Introduction
Welcome to the Snowplow Signals real-time prospect scoring tutorial.
Snowplow Signals is a real-time personalization engine for customer intelligence, built on Snowplow's behavioral data pipeline. It allows you to compute, access, and act on in-session stream and historical user data, in real time.
This guide will through the process of building a real-time prospect scoring system using Signals together with a machine learning model. You'll learn how to leverage Snowplow event data to predict a prospect's likelihood to convert on your website, and how to trigger personalized engagements.
Use this tutorial as a starting point for how to integrate Signals data with any ML use cases or other back-end services.
The tutorial uses the Snowplow marketing website as an example. Follow along using your own website and Snowplow data.

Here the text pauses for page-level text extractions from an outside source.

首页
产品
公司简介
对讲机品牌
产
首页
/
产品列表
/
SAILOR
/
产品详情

At the end of the tutorial, you will:
- See live prospect attribute updates in the browser console
- Score prospects using an ML model
- Be ready to use the outputs to drive decisions on your website
Business case overview
Prospects on the Snowplow marketing website visit product and pricing pages, watch videos, etc. The key call to action is a form submission to request a demo.
We want to predict if a specific prospect is likely to submit a form in the next hour, given their behavior before the prediction moment.

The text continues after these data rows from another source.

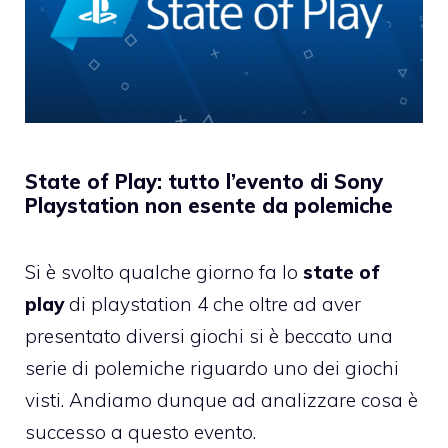
State of Play: tutto l’evento di Sony
Playstation non esente da polemiche
Si è svolto qualche giorno fa lo
state of
play
di playstation 4 che oltre ad aver
presentato diversi giochi si è beccato una
serie di polemiche riguardo uno dei giochi
visti. Andiamo dunque ad analizzare cosa è
successo a questo evento.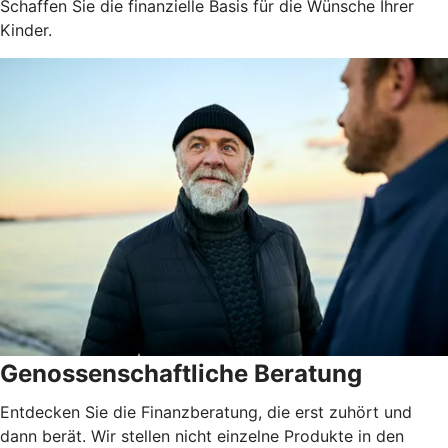
Schaffen Sie die finanzielle Basis für die Wünsche Ihrer
Kinder.
Genossenschaftliche Beratung
Entdecken Sie die Finanzberatung, die erst zuhört und
dann berät. Wir stellen nicht einzelne Produkte in den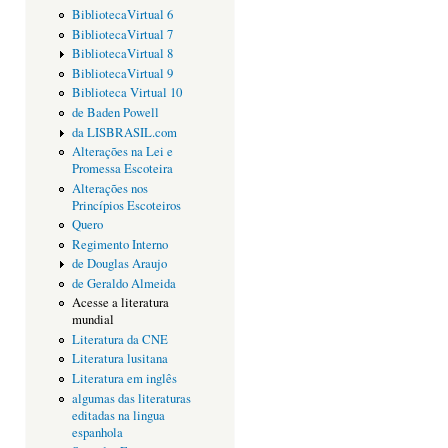
BibliotecaVirtual 6
BibliotecaVirtual 7
BibliotecaVirtual 8
BibliotecaVirtual 9
Biblioteca Virtual 10
de Baden Powell
da LISBRASIL.com
Alterações na Lei e
Promessa Escoteira
Alterações nos
Princípios Escoteiros
Quero
Regimento Interno
de Douglas Araujo
de Geraldo Almeida
Acesse a literatura
mundial
Literatura da CNE
Literatura lusitana
Literatura em inglês
algumas das literaturas
editadas na lingua
espanhola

For simplicity in this tutorial, we'll score prospects every 10 seconds as they browse the website. Depending on your requirements, you could score prospects at the start of each page_view, after certain events, or at some other time interval.
We're calculating aggregated attributes based off real-time stream event data, so won't have much user history to work with initially. Over time, as prospects visit and revisit the website, the attributes will become more meaningful.
Prerequisites
- Please follow Connect to Signals page to setup the Signals connection (Console or Sandbox)
- Signals Sandbox: follow the Sandbox setup flow
- Signals Customers: follow the Console setup flow
- Open this Google Colab notebook to follow along
- [Optional] Integrate Snowplow into your website. If you use Signals Sandbox - find your collector URL in the UI
Architecture
The system consists of three main blocks:
- Your marketing website: as users browse the website, Snowplow events are sent to the Snowplow Collector
- Snowplow Infrastructure: the Collector captures the events, and Signals calculates aggregated user attributes in real time e.g.,
num_page_views,num_customers_views - Intermediary
/predictAPI: an API that calls the Signals API to get the latest attributes, runs an ML model on the Signals output, and sends the response back

You can replace the ML model with any other back-end system that you'd use to act on live prospects' attributes.